======== Extracted entries ========

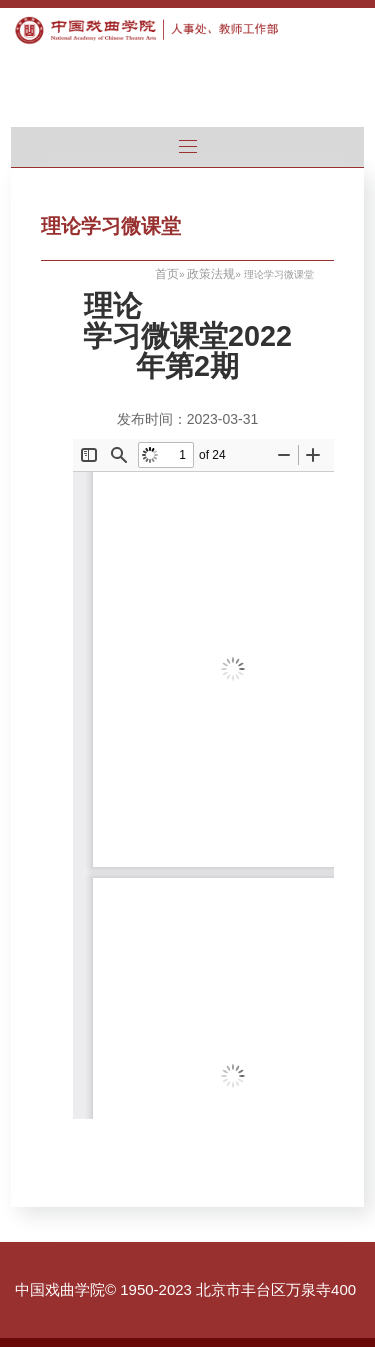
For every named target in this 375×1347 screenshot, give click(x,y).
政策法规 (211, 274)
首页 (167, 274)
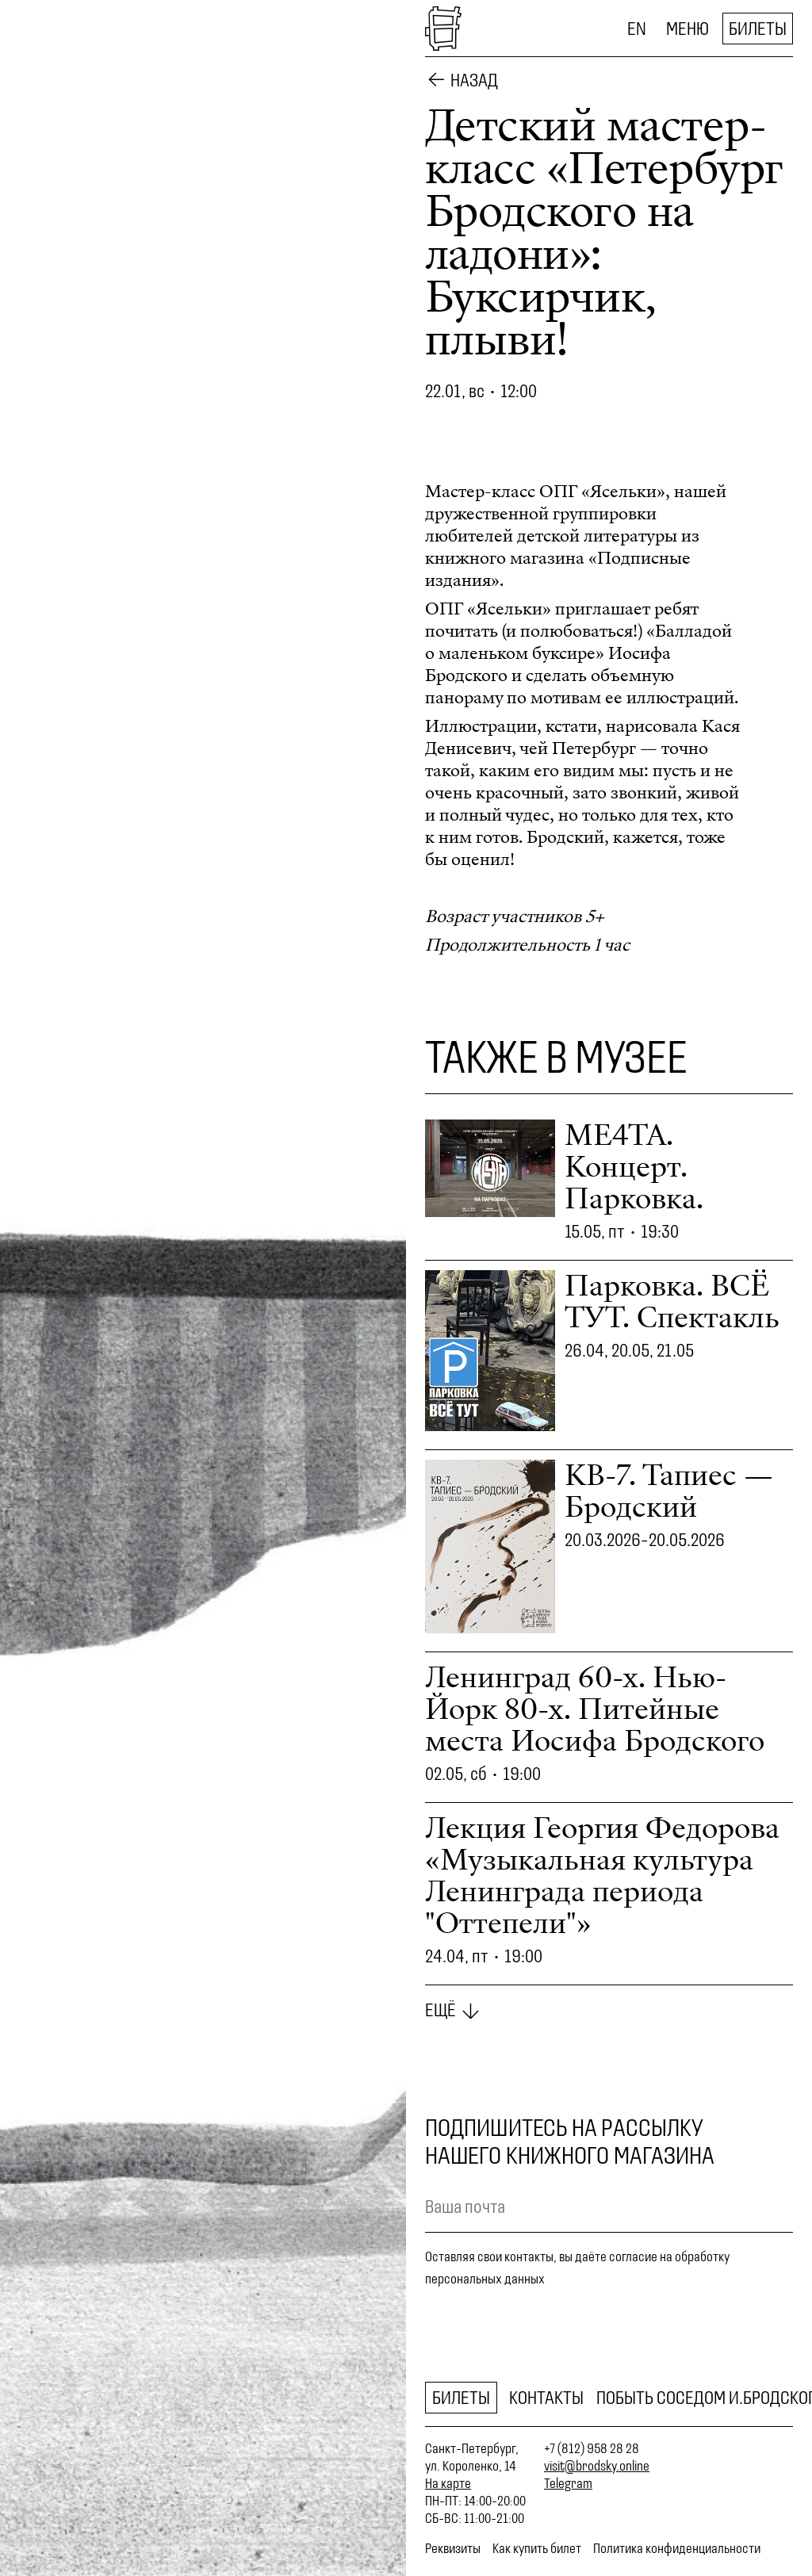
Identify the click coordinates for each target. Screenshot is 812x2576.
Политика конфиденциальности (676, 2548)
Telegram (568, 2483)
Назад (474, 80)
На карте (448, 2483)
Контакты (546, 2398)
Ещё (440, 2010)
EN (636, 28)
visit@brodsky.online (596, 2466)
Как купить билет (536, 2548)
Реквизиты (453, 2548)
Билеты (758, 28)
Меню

========
======== Extracted entries ========

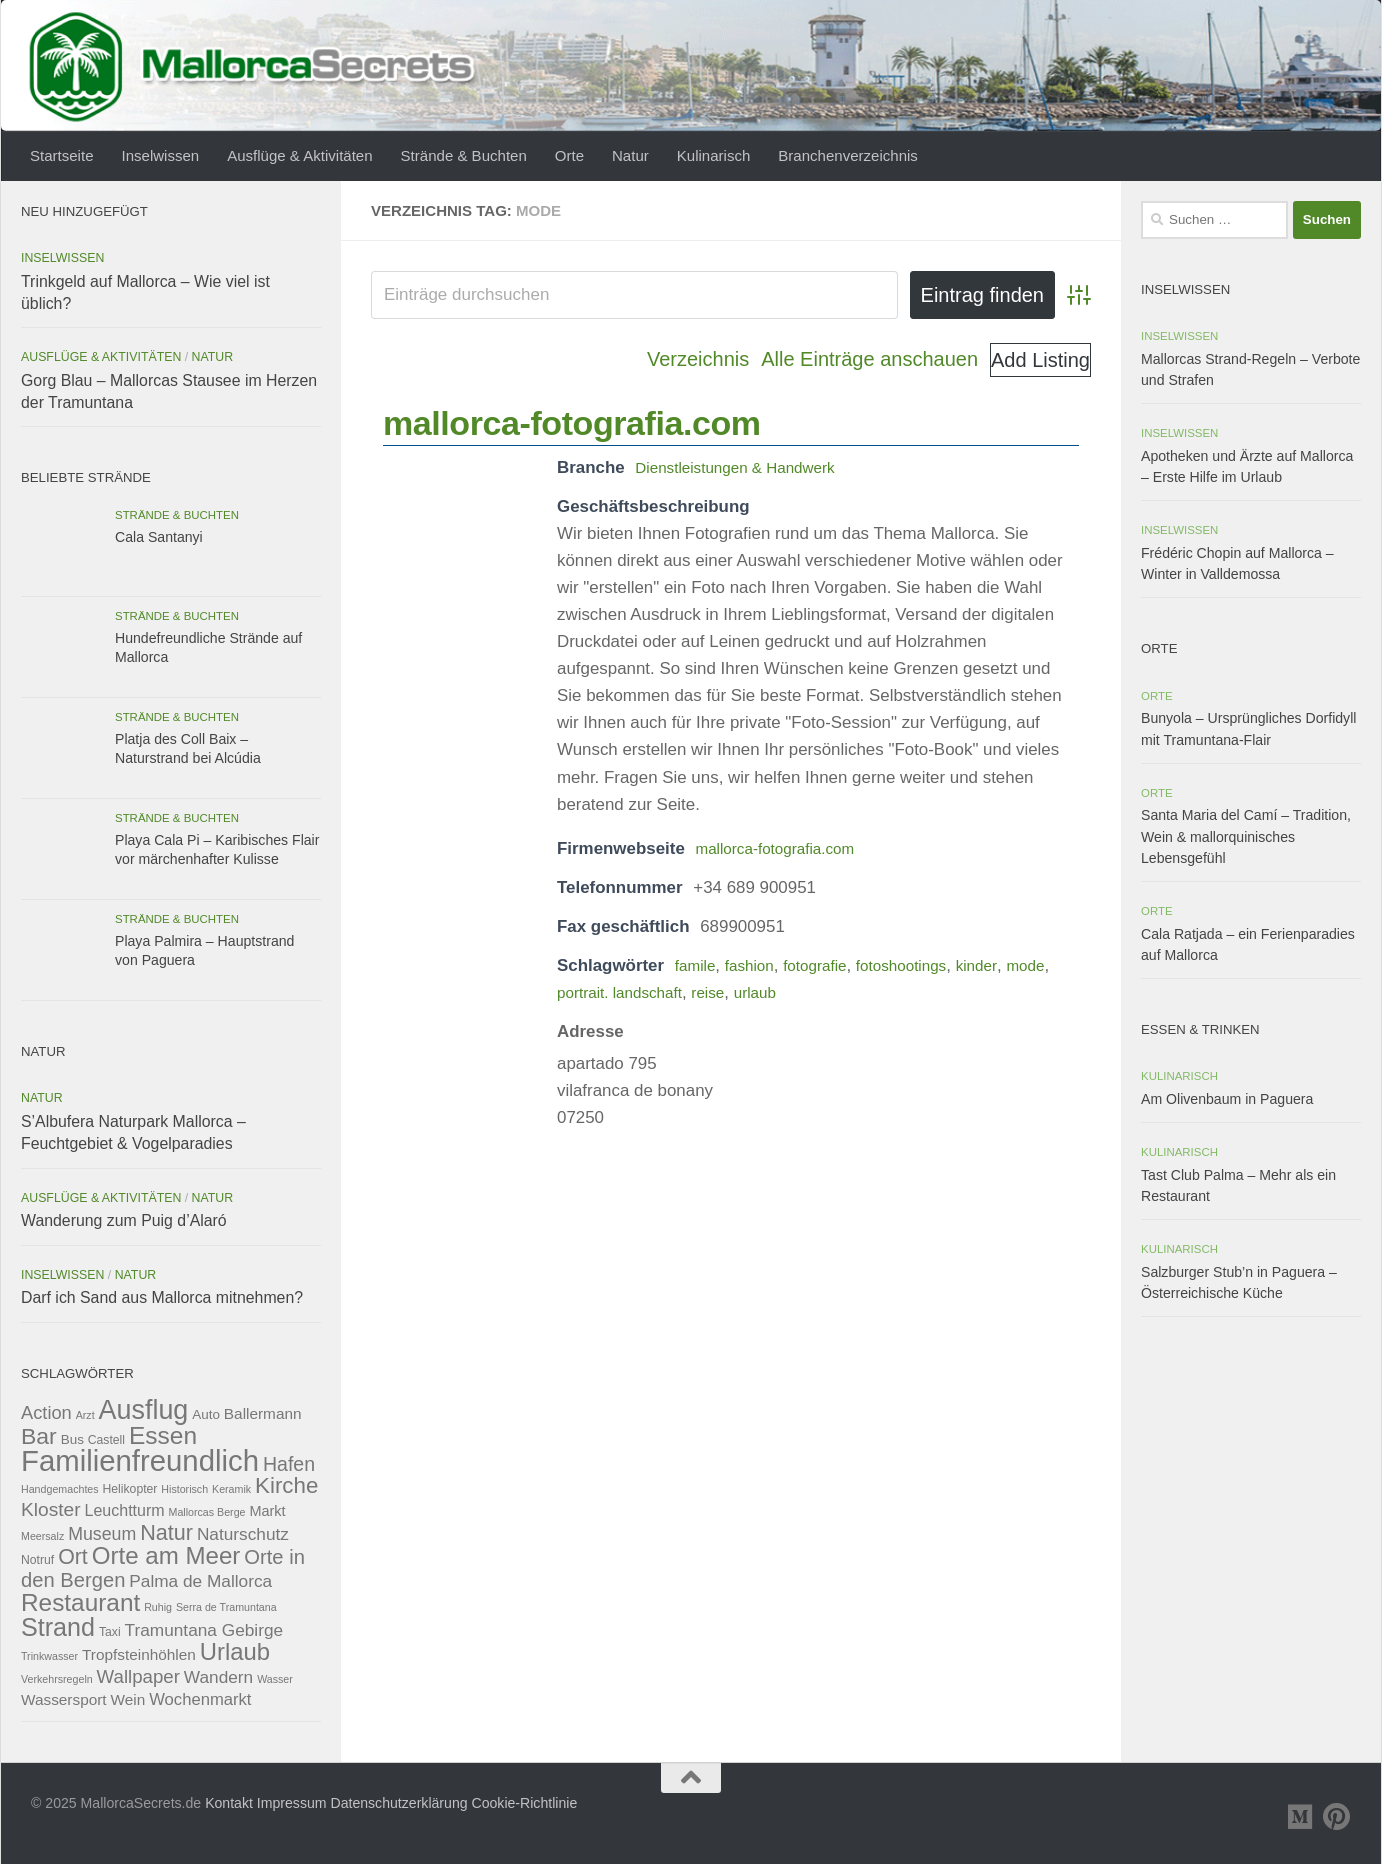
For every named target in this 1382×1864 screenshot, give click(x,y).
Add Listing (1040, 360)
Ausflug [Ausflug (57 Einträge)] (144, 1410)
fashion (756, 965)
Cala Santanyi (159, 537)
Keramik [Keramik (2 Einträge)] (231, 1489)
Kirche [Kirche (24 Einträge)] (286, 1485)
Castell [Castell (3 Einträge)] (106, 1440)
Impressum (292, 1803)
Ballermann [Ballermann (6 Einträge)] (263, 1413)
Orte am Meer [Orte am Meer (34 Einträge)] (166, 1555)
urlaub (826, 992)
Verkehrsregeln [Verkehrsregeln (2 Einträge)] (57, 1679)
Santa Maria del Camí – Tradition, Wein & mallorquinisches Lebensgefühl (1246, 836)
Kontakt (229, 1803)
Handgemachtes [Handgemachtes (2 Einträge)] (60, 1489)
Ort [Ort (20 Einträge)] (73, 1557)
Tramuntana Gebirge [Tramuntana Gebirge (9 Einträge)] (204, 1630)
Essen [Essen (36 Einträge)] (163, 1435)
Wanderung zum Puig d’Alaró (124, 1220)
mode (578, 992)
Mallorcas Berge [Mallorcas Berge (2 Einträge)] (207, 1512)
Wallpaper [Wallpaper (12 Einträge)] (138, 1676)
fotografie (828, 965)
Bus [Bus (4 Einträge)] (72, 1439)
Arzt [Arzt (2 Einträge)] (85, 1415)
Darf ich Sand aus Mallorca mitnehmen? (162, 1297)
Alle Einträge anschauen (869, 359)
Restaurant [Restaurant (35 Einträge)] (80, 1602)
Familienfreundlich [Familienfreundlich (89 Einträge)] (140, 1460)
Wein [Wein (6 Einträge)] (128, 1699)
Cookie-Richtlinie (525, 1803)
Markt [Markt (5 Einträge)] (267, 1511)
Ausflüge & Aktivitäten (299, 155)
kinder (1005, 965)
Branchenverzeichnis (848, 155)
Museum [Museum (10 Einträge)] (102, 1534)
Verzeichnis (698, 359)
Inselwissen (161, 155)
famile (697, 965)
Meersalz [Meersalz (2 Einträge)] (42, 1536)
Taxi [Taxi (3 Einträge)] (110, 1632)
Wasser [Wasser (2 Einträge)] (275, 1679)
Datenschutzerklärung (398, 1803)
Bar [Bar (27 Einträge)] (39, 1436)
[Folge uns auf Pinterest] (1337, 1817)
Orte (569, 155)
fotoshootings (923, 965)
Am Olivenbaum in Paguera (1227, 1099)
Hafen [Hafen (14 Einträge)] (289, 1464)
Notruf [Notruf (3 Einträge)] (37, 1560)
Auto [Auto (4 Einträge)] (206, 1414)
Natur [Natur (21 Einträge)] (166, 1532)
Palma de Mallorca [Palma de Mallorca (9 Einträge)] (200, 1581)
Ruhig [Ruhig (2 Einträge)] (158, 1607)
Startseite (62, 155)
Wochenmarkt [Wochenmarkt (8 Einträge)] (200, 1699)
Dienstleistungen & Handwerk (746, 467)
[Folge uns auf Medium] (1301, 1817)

========

#### What is needed
Scan the lines above for "Wein [Wein (6 Einträge)] (128, 1699)" and for "Bar [Bar (27 Einträge)] (39, 1436)". Repeat exactly the line holding each of them and every line in between.

#### Written response
Wein [Wein (6 Einträge)] (128, 1699)
Cookie-Richtlinie (525, 1803)
Markt [Markt (5 Einträge)] (267, 1511)
Ausflüge & Aktivitäten (299, 155)
kinder (1005, 965)
Branchenverzeichnis (848, 155)
Museum [Museum (10 Einträge)] (102, 1534)
Verzeichnis (698, 359)
Inselwissen (161, 155)
famile (697, 965)
Meersalz [Meersalz (2 Einträge)] (42, 1536)
Taxi [Taxi (3 Einträge)] (110, 1632)
Wasser [Wasser (2 Einträge)] (275, 1679)
Datenschutzerklärung (398, 1803)
Bar [Bar (27 Einträge)] (39, 1436)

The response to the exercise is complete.